The required output is the exact run of lines below that opens at the line with "PtokaX 0.5.2.1 for" and closes at the line with "zog (222, 1006)".

[Collected data]
====
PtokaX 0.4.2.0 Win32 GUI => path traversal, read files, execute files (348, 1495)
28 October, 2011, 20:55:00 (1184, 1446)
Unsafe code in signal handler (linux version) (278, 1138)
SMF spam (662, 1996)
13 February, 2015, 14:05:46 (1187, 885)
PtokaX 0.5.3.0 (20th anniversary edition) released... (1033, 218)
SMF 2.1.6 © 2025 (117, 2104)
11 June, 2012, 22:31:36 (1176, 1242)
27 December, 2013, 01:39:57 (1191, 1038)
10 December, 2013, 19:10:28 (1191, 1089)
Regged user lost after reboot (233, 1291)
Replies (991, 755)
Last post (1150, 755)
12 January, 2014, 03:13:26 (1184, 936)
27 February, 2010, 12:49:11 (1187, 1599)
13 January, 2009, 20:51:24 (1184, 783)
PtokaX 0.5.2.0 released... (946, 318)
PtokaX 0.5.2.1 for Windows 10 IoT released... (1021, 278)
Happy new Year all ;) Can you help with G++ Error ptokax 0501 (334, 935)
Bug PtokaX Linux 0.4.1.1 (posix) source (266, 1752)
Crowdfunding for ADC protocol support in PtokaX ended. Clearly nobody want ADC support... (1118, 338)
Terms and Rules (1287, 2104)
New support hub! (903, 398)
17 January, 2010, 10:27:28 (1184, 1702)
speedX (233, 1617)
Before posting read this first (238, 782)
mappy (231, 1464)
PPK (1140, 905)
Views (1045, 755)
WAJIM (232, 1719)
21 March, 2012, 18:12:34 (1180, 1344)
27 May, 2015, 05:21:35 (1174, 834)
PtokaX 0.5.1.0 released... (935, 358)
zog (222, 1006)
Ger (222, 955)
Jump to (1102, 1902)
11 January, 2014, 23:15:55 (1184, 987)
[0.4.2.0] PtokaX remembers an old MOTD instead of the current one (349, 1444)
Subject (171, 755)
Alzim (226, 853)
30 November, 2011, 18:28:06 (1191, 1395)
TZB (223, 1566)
====
#### SOLUTION:
PtokaX 0.5.2.1 for Windows 10 IoT released... (1021, 278)
Happy new Year all ;) Can you help with G++ Error ptokax 0501 (334, 935)
Bug PtokaX Linux 0.4.1.1 (posix) source (266, 1752)
Crowdfunding for ADC protocol support in PtokaX ended. Clearly nobody want ADC support... (1118, 338)
Terms and Rules (1287, 2104)
New support hub! (903, 398)
17 January, 2010, 10:27:28 (1184, 1702)
speedX (233, 1617)
Before posting read this first (238, 782)
mappy (231, 1464)
PPK (1140, 905)
Views (1045, 755)
WAJIM (232, 1719)
21 March, 2012, 18:12:34 (1180, 1344)
27 May, 2015, 05:21:35 (1174, 834)
PtokaX 0.5.1.0 released... (935, 358)
zog (222, 1006)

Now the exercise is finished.